### Problem to solve
Could the data below be retyped exactly, without its pictures?

### Data excerpt
***

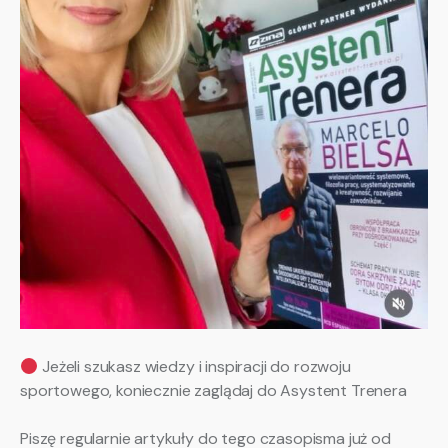
Jeżeli szukasz wiedzy i inspiracji do rozwoju
sportowego, koniecznie zaglądaj do Asystent Trenera
Piszę regularnie artykuły do tego czasopisma już od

***

### Exercise response
Jeżeli szukasz wiedzy i inspiracji do rozwoju
sportowego, koniecznie zaglądaj do Asystent Trenera
Piszę regularnie artykuły do tego czasopisma już od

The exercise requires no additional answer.